Les cofondateurs de la société, Baptiste Fournier et Théophile Lagraulet
© SpaceLocker

La start-up SpaceLocker, opératrice de missions satellitaires partagées hébergée chez At Home, à Toulouse, veut lever 6 M€. « Nous venons de lancer le tour de table », indique à La Lettre M Baptiste Fournier, cofondateur de cette jeune pousse de douze salariés. L’entreprise, qui avait levé 1 M€ l’été dernier, espère répondre à la forte demande et envisage de recruter au moins six personnes dans les six mois. Autre objectif : accélérer à l’international. « Notre offre est ajustée aux besoins des puissances émergentes dans le spatial », assure le dirigeant. SpaceLocker compte déjà une dizaine de clients signés et une trentaine dans les tuyaux. La start-up lancera sa première mission début 2025, puis une deuxième durant l’été.

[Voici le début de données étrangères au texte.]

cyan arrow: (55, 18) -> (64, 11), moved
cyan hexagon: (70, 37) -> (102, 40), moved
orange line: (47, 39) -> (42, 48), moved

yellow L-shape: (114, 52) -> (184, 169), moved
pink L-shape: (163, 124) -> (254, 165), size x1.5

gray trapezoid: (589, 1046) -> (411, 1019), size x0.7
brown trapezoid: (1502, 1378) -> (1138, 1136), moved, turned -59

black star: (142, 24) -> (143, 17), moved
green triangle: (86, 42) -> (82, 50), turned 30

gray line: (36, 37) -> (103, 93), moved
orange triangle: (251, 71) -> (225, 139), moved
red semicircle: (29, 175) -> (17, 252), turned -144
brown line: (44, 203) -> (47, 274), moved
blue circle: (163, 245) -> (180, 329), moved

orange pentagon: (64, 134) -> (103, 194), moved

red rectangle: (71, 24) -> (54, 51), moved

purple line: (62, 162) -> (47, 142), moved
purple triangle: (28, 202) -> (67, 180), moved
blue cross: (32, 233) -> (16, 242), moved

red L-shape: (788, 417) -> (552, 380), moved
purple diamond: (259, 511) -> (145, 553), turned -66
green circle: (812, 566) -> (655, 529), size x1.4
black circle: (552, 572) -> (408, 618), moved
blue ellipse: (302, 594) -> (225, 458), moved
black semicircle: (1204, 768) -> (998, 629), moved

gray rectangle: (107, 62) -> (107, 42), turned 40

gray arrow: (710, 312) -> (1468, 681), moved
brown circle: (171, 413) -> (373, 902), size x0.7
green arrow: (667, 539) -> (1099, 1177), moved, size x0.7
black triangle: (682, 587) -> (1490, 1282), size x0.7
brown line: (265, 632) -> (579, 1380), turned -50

Répondre aux besoins des constellations
« Nous avons aussi pour objectif d’augmenter la taille de notre catalogue d’opportunités de vols, complète Baptiste Fournier. Nous avons besoin de budget pour pouvoir nous implanter et proposer à nos clients plus d’options, de dates de lancement, de diversité dans les types de satellites. » Avec ce développement, SpaceLocker veut pouvoir répondre aux besoins des grandes constellations, « qui ont des besoins d’interface en centaines de modèles ». Arrivée fin 2022 sur un marché « où l’idée de la charge utile hébergée n’était pas neuve », l'entreprise base son argumentaire sur « l’industrialisation, la mise à l’échelle et l’intégration dans toute la chaîne de ce type de charge utile ». Autre atout de la jeune pousse : sa double implantation en région parisienne, où se trouve son siège administratif, et à Toulouse, où sont installées ses équipes techniques.

Trois vols prévus en 2025
SpaceLocker doit lancer sa première mission de satellite partagé début 2025, avec cependant plusieurs mois de retard. « Cela pose la question de notre dépendance aux lanceurs américains », soulève Baptiste Fournier en mentionnant le lanceur SpaceX. La jeune pousse – qui prévoit un deuxième vol à l'été – est en train d’acheter un satellite pour la fin de l’année prochaine. « Nous sommes dans une logique de montée en puissance et avons déjà signé des clients sur ce troisième vol », se réjouit le dirigeant.